VII
These long preliminaries over, we may duly start for the North from the General Post Office, coming to Islington by way of Goswell Road. Here, at the “Peacock” or the “Angel,” travellers of a century and a-half ago were one mile from London, or from Hicks’s Hall, which was the same thing. A milestone proclaimed the fact, and its successor, with a different legend, stood until quite recently opposite the Grand Theatre, on Islington Green. Here stood the first toll-gate as you went out of London. Here also was the village pound for strayed horses and cattle. Here again, according to those who do not know anything at all about it, the bailiff’s daughter of Islington might have met her lover; only, unhappily for this Islington, the old ballad refers to quite another Islington, away in Norfolk.
The usual suburban perils awaited wayfarers to Islington at any time during the eighteenth century, and those bound for it from the city were accustomed to wait at the Smithfield end of St. John Street until a number had collected, when they were convoyed outwards by the armed patrol stationed there for that purpose. But the footpads were quite equal to the occasion, and simply waited until those parties dispersed for their several homes, and then, like skilful generals, attacked them in detail. The Islington Vestry were obliged to make a standing offer of £10 to any one who should arrest a robber; but that this failed seems certain, for at a later period we find the inhabitants subscribing a fund for rewards to those who arrested evildoers.

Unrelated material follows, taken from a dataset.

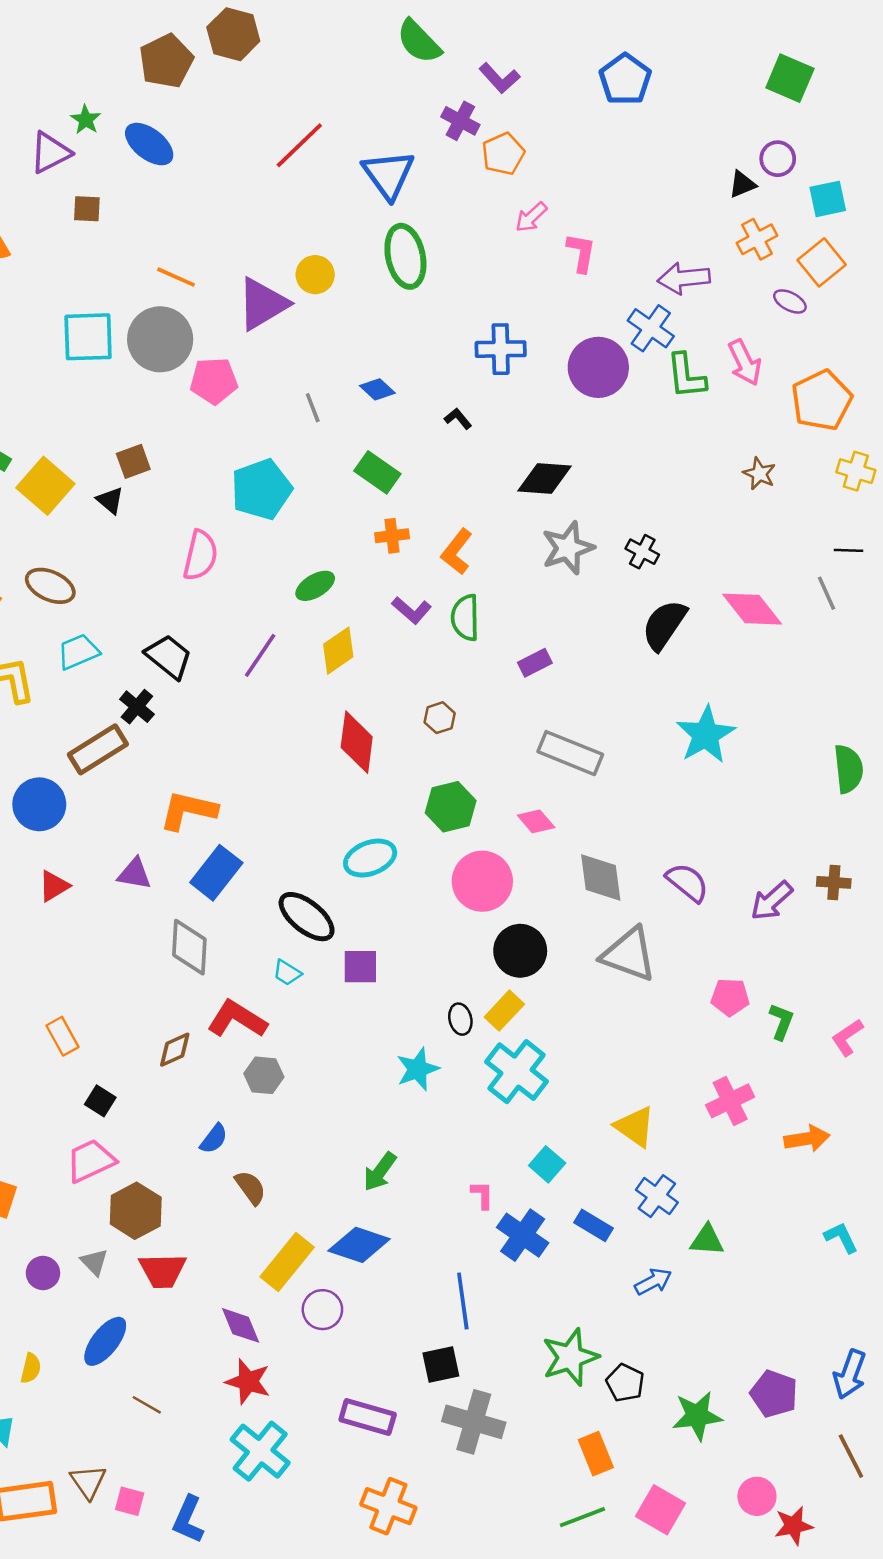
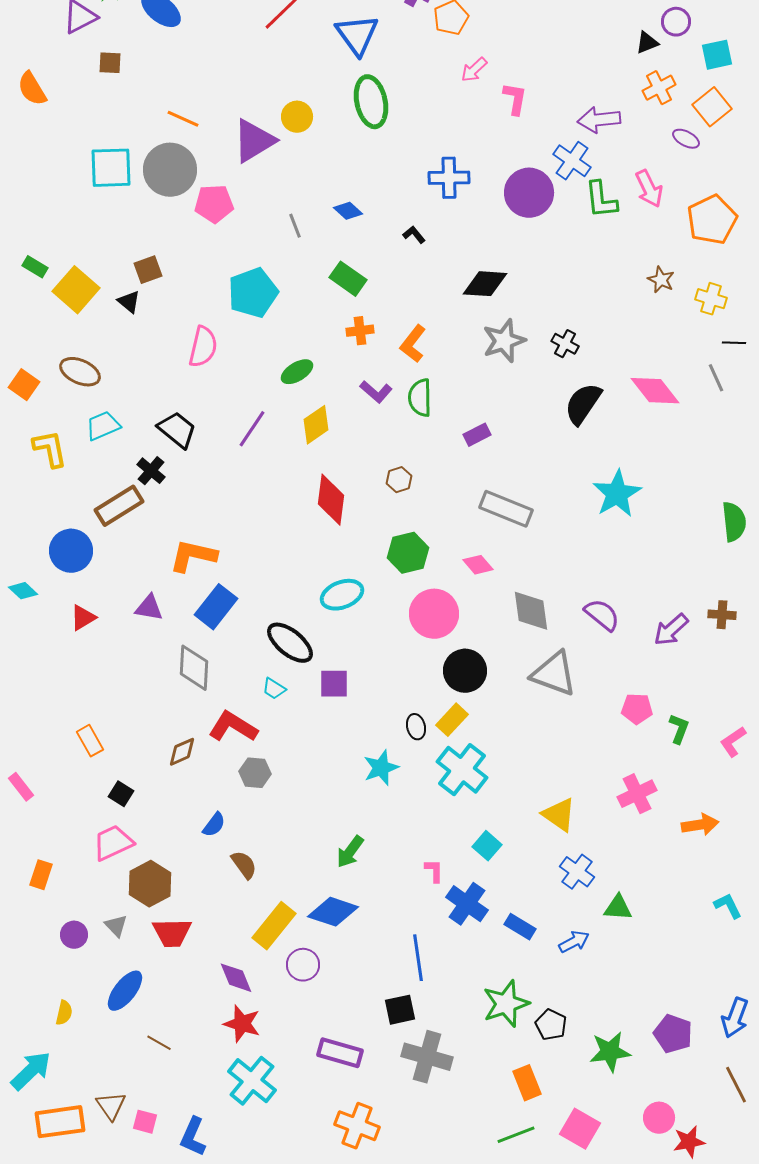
yellow cross: (856, 471) -> (711, 299), moved
blue rectangle: (593, 1225) -> (520, 927), moved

Time has wrought sad havoc with Islington’s once rural aspect, and with its old coaching inns. That grand coaching centre, the “Peacock,” has utterly vanished, and so has the picturesque “Queen’s Head,”—gabled, Elizabethan—wantonly destroyed in 1829; while the “Angel,” pulled down in 1819 and rebuilt, and again rebuilt in 1900, has since retired from business as a public-house, and is now a tea and lunch place, in the hands of a popular firm of caterers. In early days, and well on into the nineteenth century, the Green was really a pleasant spot, with tall elms shading the footpaths, and a very rustic-looking pound for strayed cattle. Near by stood for many years a little hatter’s shop, bearing the legend in large characters, “Old Hats Beavered,” and it is curious to note how, in a long succession of old prints, this shop and its now curiously sounding notice kept their place while all else was changing.

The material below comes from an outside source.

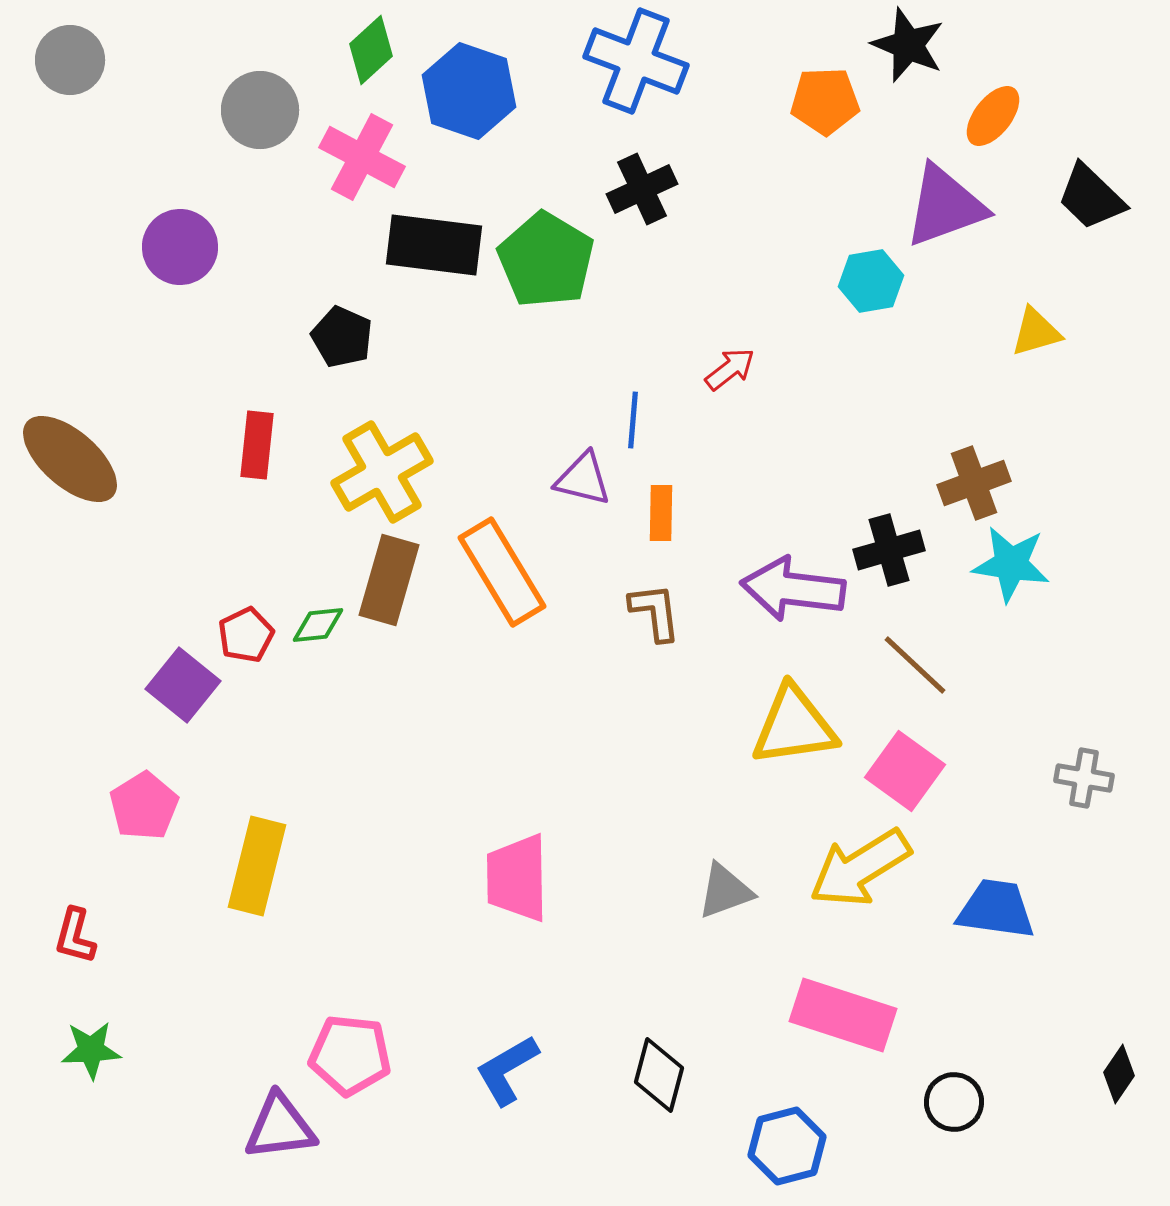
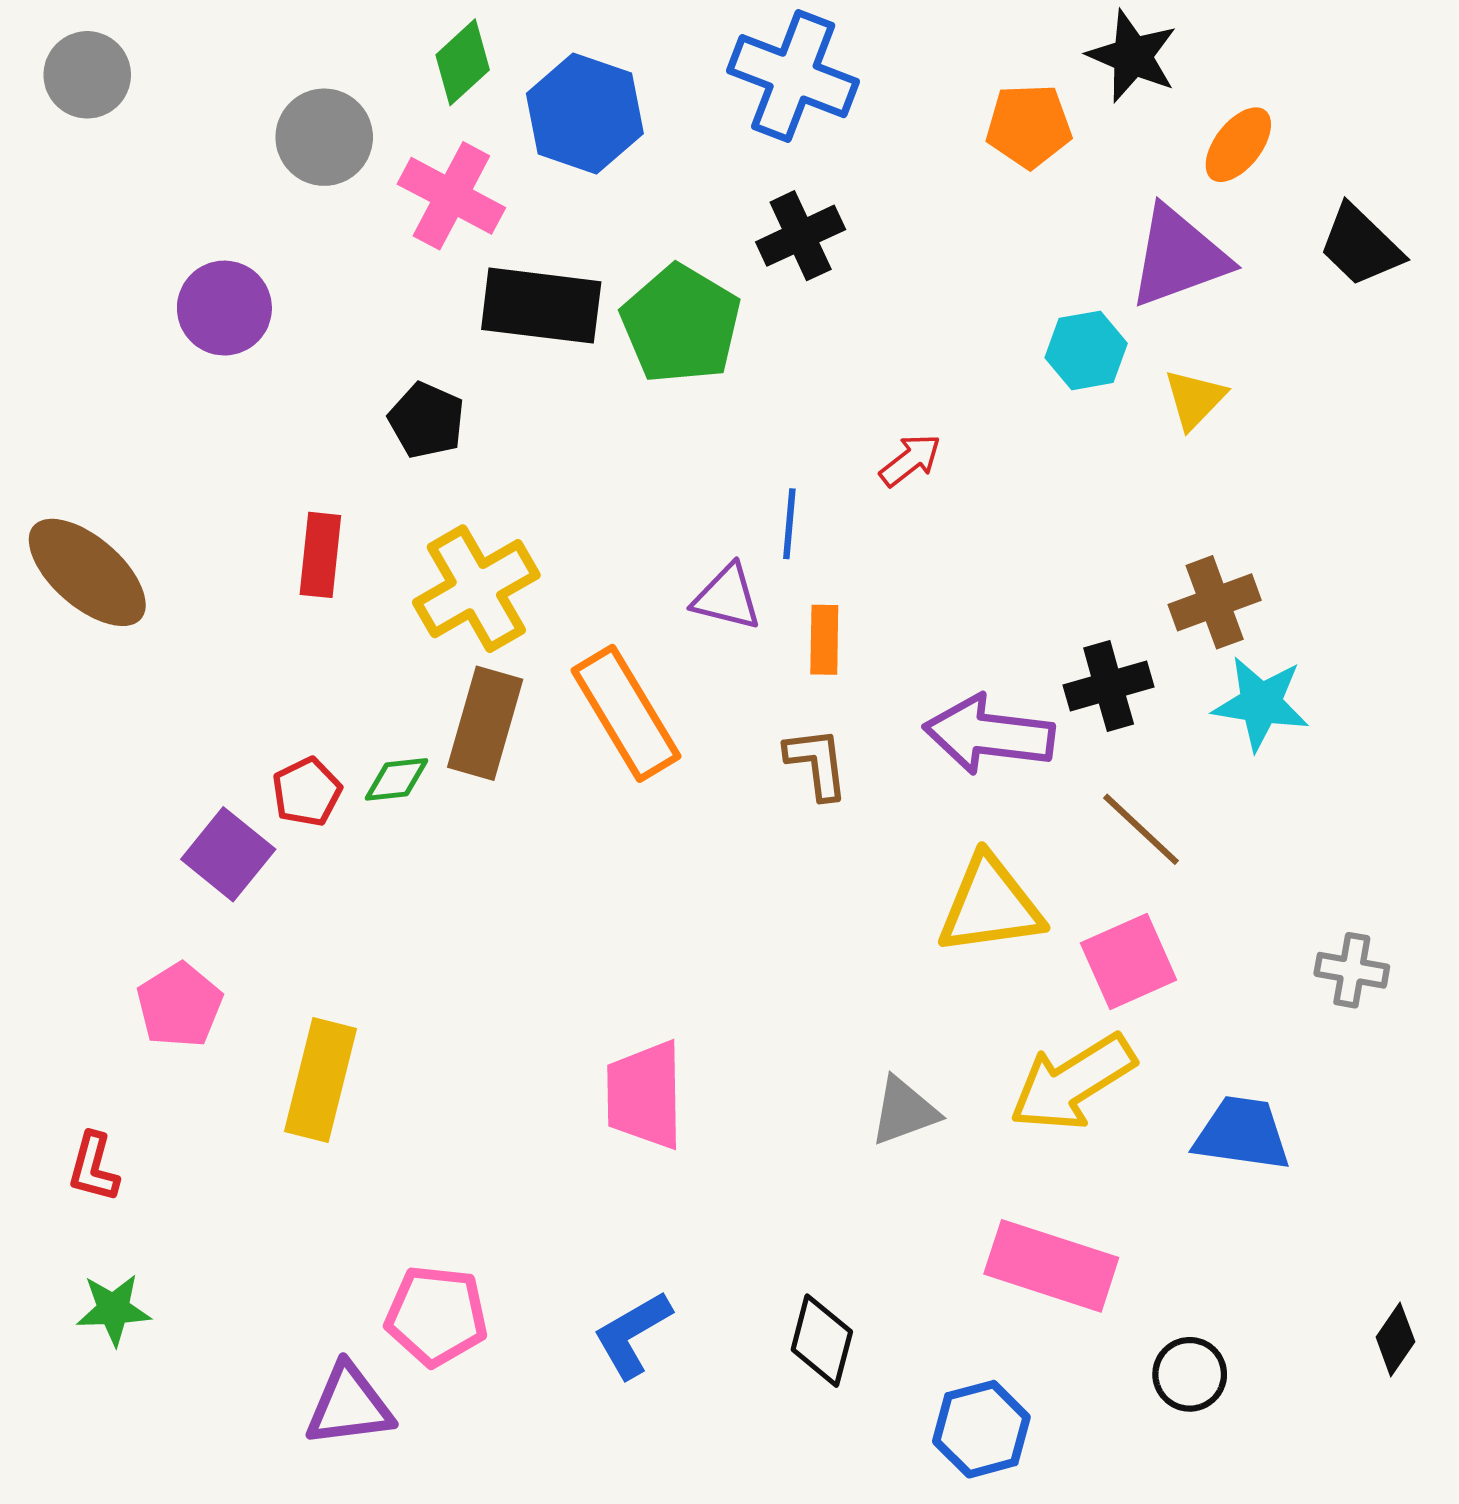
yellow triangle: (1036, 332) -> (1195, 399), moved, turned -30
pink square: (905, 771) -> (1129, 962), turned 30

Islington was once a Cockney paradise, and to it retired, as into the country, the good citizens and shopkeepers of London, setting up miniature parks and pleasances of their own. So favourite a practice was this that the witlings of that period, a hundred and fifty years ago, used to publish absurd notices supposed to have been found displayed at the entrances of these haunts. “The New Paradise,” ran one of them, “Gentlemen with Nails in their Boots not Admitted.” Perhaps also “Serpents Warned Off.” At that time, and long before, Islington was resorted to on account of some alleged mineral waters existing here. “Islington,” according to M. Henri Misson, who travelled in England, and wrote a book about us and our country in 1718, “is a large village, half a league from London, where you drink waters that do you neither good nor harm, provided you don’t take too much of them.” This is decidedly a “palpable hit,” and may be commended to those who take medicinal waters in our own time.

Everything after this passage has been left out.